Ücretsiz izne gönderilmeyen ve kısa çalışma ödeneğine mahkum edilen 1 milyon 200 bin kişinin bir kısmı uzun süre zaten kimseyi doyurmayan yasal asgari ücreti bile alamadığının altını çizen Aydemir, açıklamasını şöyle sürdürdü: “Başka bir kısmı ise işten atma tehdidi karşısında hem fiilen çalıştılar hem de kısa çalışma kapsamına sokuldular. İşçilere pandemi ve daralan ekonomiyi öne sürerek kısa çalışma ödeneğine başvuran metal, otomotiv ve petro kimya fabrikaları başta olmak üzere anlı şanlı işletmeler şimdi de geçtiğimiz yıl ne kadar büyüdüklerini ve kar ettiklerini açıklıyorlar.Gelinen nokta bugün şu veya bu zamanda ücretsiz izin kapsamına alınan 2 milyon 600 bin kişinin çok büyük kısmının işsizliği resmileşirken, kısa çalışma ödeneğinden yararlanan 1 milyon 200 bin kişinin ise bir kısmının işinden atılacağı gün gibi açıktır. Pandemi ile gelen kısa çalışma ödeneğiyle çalışma koşullarını ağırlaştıran, sömürüyü artıran patronlar şimdi de küçülmeye gidiyoruz diyerek bir yandan işçi çıkarmayı diğer yandan yaklaşan TİS’lerde (toplu iş sözleşmelerinde) kazanılmış hakları gasp etmek ve ücretleri baskılamak istiyorlar.”

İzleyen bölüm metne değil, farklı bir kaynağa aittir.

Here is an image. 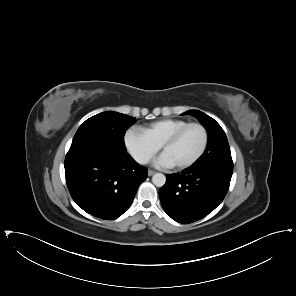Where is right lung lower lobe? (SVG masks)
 <instances>
[{
  "mask_svg": "<svg viewBox=\"0 0 296 296\" xmlns=\"http://www.w3.org/2000/svg\"><path fill=\"white\" fill-rule=\"evenodd\" d=\"M66 183L73 200L85 212L105 220L130 206L147 169L125 152L100 144L71 145L65 159Z\"/></svg>",
  "mask_w": 296,
  "mask_h": 296,
  "instance_id": "98d812e1",
  "label": "right lung lower lobe"
}]
</instances>
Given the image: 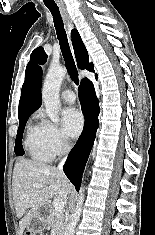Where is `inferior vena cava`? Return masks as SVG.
I'll return each instance as SVG.
<instances>
[{"label":"inferior vena cava","mask_w":155,"mask_h":235,"mask_svg":"<svg viewBox=\"0 0 155 235\" xmlns=\"http://www.w3.org/2000/svg\"><path fill=\"white\" fill-rule=\"evenodd\" d=\"M68 150H69V149H68ZM65 160H66V157L59 163L58 168H60V167L63 165V163L65 162Z\"/></svg>","instance_id":"1"}]
</instances>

GERÇEK ENFLASYON ORANINDA ARTTIRILMASI İÇİN EK ZAM YAPILMALIDIR

Erdal Aydemir, açıklamasını şöyle tamamladı: “Her geçen gün artan enflasyon ve ardı ardına gelen zamlar zaten işçinin cebindeki paranın alım gücünü düşürürken ekmeğini de küçültmektedir. İşten atmaları konuştuğumuz bu günlerde, elektriğe (ocakta gelen % 6 zamma ek olarak) haziranda yapılan %15 zamla birlikte son üç yılda yapılan zam %100’ü aşmış oldu. Doğalgaza yıl içinde gelen yedinci zammın miktarı %12 oldu. Bir yanda pandemi ve kriz ile artan enflasyon ve zamlar diğer yanda işsizlik, düşük ücret dayatmasıdır. Kısa çalışma ödeneği ve ücretsiz izin uygulaması uygulanan iş yerlerinde işten atmalar yasaklanmalıdır. Herhangi gelir girmeyen her eve, en az asgari ücret üzerinden ödeme yapılmalıdır. Elektrik, su, doğalgaz, telefon, internet faturalarında yapılan zamlar geri alınmalı, geliri olmayan ailelerin faturaları devletçe karşılanmalıdır. Başta asgari ücret olmak üzere, işçilerin eriyen ücretlerinin gerçek enflasyon oranında arttırılması için ek zam yapılmalıdır.”